Empat Lawang, FAKTUAL.CO.ID – Bawaslu empat lawang kembali mengelar musyawarah terbuka sengketa proses pilkada yang dilayangkan kubu bakal pasangan calon (bapaslon) H Budi Antoni Aljufri (HBA) dan Heny Verawati pada Selasa 1 Oktober 2024.
Pada musyawarah terbuka kali ini, Bawaslu menghadirkan pihak terkait (Pengacara Joncik-Arifa’i) untuk memberikan pernyataan dan mendengarkan jawaban termohon (KPU).
Bawaslu Empat Lawang pada musyawarah tersebut menepis tuduhan masyarakat tidak netral, buktinya Bawaslu empat lawang telah bekerja sesuai Peraturan Bawaslu (Perbawaslu) dan mengabulkan keberatan dari pihak pemohon.
Ketua Bawaslu Rodi Karnain melalui Koordinator Sekretariat Aldiwan Putra Haira mengatakan, ” Keberatan termohon diterima dengan tidak masuknya Hengki Gunawan dari Majelis Musyawarah Penyelesaian sengketa proses pilkada. Bawaslu tetap mengedepankan transparansi sesuai peraturan Bawaslu dan bersikap netral,” ucap Aldiwan.
Sementara itu, Taufikurahman Pengacara pihak terkait meminta masyarakat mewaspadai narasi disosial media yang mencoba memutar balikan fakta. Menurut Taufikurahman penghiantan HBA terhadap kepercayaan masyarakat empat lawang dengan menyalagunakan wewenangnya demi kepentingan pribadi dan kelompoknya merupakan bukti jelas bahwa ia tidak memiliki moralitas dan integritas untuk memimpin kembali.”HBA itu mantan koruptor sudah cacat secara moral, harusnya tidak usah mencalonkan lagi, sudah sudahlah, ” kata Taufikurahman selepas persidangan.

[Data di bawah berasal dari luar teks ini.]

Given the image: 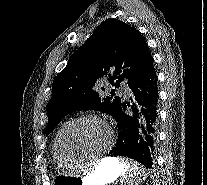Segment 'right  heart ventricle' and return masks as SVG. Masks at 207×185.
Segmentation results:
<instances>
[{"instance_id":"right-heart-ventricle-1","label":"right heart ventricle","mask_w":207,"mask_h":185,"mask_svg":"<svg viewBox=\"0 0 207 185\" xmlns=\"http://www.w3.org/2000/svg\"><path fill=\"white\" fill-rule=\"evenodd\" d=\"M70 122L71 121L68 120L60 126V128L58 129V131L55 135L54 142H53V156H54L55 161L60 166L75 165V164L84 160V159H76V158L71 157L65 151V149L63 147V135H64V132Z\"/></svg>"}]
</instances>
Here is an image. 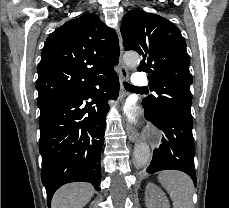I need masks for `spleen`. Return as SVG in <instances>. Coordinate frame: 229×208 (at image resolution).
Here are the masks:
<instances>
[{
	"mask_svg": "<svg viewBox=\"0 0 229 208\" xmlns=\"http://www.w3.org/2000/svg\"><path fill=\"white\" fill-rule=\"evenodd\" d=\"M158 180L167 190L173 202V208H194L192 202L194 184L187 174L165 170V172H160Z\"/></svg>",
	"mask_w": 229,
	"mask_h": 208,
	"instance_id": "obj_1",
	"label": "spleen"
}]
</instances>
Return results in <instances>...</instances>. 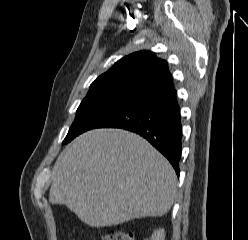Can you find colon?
<instances>
[{"label": "colon", "instance_id": "obj_1", "mask_svg": "<svg viewBox=\"0 0 248 240\" xmlns=\"http://www.w3.org/2000/svg\"><path fill=\"white\" fill-rule=\"evenodd\" d=\"M102 240H134L132 234L122 231L114 230L102 237Z\"/></svg>", "mask_w": 248, "mask_h": 240}]
</instances>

Ucapan Taufikurahman bukan tanpa alasan, HBA diketahui memang pernah dihukum karena melakukan praktek suap terhadap ketua Mahkamah Konstitusi Akil Mochtar dalam perkara pengurusan sengketa Pilkada Kabupaten Empat Lawang tahun 2013.
Dikutip dari berbagai sumber HBA pernah meringkuk dijeruji besi atas kasus suap.”Menjatuhkan pidana terhadap terdakwa Budi Antoni Aljufri oleh karena itu dengan pidana penjara selama 4 tahun dan terdakwa Suzana Budi Antoni dengan pidana penjara selama 2 tahun serta masing-masing dipidana denda sebesar Rp150 juta dengan ketentuan apabila tidak dibayar maka diganti dengan kurungan selama 2 bulan,” kata ketua majelis hakim M. Mukhlis dalam sidang pembacaan vonis di pengadilan Tindak Pidana Korupsi (Tipikor) Jakarta, Kamis (14/1).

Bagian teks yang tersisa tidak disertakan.